I borrowed Curtis Inglis' Retrotec Tandem for the IMBA Ales & Trails event at China Camp last Saturday. The words, "You break it, you buy it," echoed through my head between the moments of glee. I can only imagine the retail value of a frame such as this, possibly exceeding the cost of 2 of his custom frames.

This is the first time that my girlfriend and I have rode a tandem. She learns to relax and not fight me when I'm trying to lean through turns. To my surprise, we navigate more than half of the tight switchbacks.

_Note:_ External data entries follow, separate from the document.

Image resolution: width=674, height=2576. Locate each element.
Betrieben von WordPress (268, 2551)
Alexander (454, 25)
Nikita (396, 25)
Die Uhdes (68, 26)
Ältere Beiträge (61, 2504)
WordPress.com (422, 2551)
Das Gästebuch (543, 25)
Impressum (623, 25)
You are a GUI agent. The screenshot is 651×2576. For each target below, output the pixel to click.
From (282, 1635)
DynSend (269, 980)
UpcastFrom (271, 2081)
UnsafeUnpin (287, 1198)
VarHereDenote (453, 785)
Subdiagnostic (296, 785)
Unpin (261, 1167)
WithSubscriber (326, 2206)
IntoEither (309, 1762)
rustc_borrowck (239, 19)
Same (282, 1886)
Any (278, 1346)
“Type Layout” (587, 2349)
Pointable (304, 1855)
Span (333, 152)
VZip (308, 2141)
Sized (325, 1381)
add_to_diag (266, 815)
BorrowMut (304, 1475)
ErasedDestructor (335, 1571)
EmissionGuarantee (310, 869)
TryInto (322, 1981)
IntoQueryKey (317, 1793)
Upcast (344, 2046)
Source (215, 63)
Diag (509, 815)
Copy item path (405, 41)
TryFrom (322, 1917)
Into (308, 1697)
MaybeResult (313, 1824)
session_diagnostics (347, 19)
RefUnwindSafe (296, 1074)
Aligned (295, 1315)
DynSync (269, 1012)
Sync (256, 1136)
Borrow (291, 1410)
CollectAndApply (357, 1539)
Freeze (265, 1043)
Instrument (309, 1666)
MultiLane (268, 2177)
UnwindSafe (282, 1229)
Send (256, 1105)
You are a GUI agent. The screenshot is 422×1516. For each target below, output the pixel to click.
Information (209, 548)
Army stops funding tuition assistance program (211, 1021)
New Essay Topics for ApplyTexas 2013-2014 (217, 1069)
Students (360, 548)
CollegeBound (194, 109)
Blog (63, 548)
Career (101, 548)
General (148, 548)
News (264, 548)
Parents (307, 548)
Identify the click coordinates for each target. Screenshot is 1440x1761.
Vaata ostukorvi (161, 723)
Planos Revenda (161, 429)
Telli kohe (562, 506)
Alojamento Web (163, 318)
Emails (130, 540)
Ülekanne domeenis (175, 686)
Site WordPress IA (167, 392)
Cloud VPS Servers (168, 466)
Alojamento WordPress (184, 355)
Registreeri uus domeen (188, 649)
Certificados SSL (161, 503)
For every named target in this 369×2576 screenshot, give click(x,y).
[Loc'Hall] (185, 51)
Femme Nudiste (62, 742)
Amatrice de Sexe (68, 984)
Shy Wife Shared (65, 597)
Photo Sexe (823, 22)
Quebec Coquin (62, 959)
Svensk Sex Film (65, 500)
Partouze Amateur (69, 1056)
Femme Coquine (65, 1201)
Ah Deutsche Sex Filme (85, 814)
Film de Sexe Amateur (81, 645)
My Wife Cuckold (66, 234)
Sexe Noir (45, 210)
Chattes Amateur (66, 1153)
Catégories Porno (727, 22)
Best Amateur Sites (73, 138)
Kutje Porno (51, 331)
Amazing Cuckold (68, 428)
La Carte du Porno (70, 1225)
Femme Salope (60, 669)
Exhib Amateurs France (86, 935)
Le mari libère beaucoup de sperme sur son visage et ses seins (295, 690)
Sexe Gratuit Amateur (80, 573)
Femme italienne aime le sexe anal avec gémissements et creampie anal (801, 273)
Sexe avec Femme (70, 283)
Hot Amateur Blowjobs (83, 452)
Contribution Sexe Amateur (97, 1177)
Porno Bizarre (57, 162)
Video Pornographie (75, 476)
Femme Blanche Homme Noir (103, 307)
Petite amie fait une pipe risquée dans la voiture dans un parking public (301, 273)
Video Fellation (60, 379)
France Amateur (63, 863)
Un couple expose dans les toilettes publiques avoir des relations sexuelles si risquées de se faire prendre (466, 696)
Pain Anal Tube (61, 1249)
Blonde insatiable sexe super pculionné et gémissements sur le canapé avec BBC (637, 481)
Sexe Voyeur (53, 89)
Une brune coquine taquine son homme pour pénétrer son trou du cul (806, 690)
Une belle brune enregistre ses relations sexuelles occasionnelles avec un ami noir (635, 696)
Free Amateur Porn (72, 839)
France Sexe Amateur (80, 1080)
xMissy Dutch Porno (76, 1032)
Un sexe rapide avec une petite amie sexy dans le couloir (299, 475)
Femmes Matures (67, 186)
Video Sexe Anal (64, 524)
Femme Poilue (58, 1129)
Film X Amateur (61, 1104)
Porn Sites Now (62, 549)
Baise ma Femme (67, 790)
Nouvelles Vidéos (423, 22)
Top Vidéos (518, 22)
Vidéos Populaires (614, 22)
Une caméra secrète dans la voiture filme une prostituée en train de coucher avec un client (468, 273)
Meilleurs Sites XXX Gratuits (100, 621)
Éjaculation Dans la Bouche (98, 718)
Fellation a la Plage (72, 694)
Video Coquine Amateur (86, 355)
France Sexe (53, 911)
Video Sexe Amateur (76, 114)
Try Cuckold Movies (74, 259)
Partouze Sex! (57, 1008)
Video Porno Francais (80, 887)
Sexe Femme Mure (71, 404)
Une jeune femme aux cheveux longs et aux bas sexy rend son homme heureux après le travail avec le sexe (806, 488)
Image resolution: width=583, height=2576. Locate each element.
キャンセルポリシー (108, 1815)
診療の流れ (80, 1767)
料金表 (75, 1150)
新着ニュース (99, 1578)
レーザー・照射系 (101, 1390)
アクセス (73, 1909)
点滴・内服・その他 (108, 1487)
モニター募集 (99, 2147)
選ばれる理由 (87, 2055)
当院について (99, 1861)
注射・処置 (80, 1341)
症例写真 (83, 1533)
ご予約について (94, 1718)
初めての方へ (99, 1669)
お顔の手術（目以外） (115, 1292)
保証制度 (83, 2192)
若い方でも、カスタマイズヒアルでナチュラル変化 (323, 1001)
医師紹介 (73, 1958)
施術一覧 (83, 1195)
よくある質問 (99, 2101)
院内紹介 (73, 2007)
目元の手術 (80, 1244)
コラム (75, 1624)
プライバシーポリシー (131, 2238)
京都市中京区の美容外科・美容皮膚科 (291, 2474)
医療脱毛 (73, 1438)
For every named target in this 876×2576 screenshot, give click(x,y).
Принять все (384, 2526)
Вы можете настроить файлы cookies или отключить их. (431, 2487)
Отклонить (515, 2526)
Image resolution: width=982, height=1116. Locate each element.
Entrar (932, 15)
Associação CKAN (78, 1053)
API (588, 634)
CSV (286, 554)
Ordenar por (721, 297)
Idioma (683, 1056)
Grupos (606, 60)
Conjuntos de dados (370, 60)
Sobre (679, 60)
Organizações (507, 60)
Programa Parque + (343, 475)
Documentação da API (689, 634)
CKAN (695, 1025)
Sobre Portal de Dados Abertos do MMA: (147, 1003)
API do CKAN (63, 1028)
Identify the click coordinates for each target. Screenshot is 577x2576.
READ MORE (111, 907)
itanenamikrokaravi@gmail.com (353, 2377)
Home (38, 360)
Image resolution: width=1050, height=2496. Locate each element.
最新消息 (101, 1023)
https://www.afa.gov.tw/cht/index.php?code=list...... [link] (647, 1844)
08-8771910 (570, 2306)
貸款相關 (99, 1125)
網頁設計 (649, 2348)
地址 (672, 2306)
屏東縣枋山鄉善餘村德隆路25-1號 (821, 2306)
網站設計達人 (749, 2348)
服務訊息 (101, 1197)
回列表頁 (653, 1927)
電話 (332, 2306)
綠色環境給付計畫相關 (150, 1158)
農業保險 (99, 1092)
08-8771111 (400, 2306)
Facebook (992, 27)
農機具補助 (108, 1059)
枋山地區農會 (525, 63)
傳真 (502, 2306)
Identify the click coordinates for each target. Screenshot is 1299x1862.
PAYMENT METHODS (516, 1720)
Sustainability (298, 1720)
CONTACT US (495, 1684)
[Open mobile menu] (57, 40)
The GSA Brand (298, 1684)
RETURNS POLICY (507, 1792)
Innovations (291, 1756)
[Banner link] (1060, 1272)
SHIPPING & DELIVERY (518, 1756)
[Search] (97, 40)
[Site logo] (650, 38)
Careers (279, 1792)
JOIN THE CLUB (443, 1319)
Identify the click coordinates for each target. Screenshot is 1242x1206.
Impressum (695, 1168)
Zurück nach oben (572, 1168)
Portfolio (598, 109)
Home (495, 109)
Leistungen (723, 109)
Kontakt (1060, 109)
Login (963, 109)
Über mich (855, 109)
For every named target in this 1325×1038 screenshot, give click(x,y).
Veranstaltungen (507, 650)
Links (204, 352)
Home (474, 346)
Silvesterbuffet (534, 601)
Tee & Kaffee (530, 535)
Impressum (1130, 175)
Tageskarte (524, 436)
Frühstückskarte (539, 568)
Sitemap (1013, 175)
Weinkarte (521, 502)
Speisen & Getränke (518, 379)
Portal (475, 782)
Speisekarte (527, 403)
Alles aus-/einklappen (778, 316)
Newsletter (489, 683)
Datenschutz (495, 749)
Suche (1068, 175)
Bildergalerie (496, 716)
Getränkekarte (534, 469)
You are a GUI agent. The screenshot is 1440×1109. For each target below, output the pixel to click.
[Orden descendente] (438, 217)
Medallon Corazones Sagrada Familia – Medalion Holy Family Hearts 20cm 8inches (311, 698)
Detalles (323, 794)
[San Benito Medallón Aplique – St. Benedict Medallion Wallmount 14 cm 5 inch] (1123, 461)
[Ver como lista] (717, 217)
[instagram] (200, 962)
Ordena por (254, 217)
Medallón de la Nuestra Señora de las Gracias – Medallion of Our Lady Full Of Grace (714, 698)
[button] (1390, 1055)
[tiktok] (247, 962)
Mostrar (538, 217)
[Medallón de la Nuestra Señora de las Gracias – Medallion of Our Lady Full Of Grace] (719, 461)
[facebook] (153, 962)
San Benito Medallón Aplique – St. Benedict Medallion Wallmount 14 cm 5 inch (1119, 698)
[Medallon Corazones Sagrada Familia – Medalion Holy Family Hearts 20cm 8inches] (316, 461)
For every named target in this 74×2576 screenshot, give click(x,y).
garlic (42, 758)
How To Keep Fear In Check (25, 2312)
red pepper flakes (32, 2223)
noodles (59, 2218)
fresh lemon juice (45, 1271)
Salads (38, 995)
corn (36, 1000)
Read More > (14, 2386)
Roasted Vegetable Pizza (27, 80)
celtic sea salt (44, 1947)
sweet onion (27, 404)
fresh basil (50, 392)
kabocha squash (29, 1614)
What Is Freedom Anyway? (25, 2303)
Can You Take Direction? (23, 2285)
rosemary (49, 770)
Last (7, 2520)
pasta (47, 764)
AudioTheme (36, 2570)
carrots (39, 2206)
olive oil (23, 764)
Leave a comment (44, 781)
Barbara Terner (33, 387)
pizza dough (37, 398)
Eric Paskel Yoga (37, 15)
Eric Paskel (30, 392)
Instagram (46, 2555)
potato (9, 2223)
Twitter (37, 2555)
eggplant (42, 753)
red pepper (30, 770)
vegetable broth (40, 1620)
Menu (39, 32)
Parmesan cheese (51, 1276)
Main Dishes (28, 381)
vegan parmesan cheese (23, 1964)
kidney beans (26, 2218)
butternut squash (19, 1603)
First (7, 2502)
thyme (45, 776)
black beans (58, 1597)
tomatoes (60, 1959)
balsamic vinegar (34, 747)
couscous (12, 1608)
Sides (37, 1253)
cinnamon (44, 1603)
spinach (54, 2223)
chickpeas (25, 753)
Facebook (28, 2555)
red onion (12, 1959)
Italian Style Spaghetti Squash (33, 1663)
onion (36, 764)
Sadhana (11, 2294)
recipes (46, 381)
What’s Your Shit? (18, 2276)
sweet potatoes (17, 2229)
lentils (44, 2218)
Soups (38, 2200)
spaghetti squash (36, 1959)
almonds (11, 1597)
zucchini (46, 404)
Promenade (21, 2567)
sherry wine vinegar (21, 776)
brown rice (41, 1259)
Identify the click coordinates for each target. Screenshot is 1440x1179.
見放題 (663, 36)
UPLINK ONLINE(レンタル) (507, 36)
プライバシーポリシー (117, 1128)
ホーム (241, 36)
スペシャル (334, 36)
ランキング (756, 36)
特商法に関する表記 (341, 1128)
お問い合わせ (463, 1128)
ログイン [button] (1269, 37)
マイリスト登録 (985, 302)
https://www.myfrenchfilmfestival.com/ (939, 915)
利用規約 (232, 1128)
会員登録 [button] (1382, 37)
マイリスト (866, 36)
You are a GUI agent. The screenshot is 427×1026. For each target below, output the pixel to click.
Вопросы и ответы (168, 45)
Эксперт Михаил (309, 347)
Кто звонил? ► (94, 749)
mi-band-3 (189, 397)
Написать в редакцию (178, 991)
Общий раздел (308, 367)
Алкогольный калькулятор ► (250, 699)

The feel of the steel frame was amazing. It was very compliant, almost like a big leaf spring. Plus the WTB tires are 2.4" in size, and the custom-tuned White Brothers front fork provides about 5" of travel. Overall, the ride was very smooth and comfortable. The bike handled great, and has an impressive steering radius for such a huge bike; I still can't believe we made some of those switchbacks.

We ended up also taking the bike out to Rockville and the Marin Headlands while we had it. I can think of several more places I'd like to try to ride the Retrotec Tandem. Unfortunately I need to wipe it down today and return it to its maker. A little voice in my head now asks rhetorically, "I wonder if he'd notice it's missing."

Interested in a custom bike like this? You can find out more about the bikes that Curtis Inglis makes on his web page, www.ingliscycles.com

-Brad


----------



## ahb (Apr 28, 2005)

sick, isn't it? I've been on the back of that bike. To my surprise, riding on the back is a blast. Those tandems totally surprise me in their ability to conquer terrain that doesn't seem possible given their sheer size. I was totally blown away the first time I saw that bike on a ride, and then again when I got a ride on the back.


----------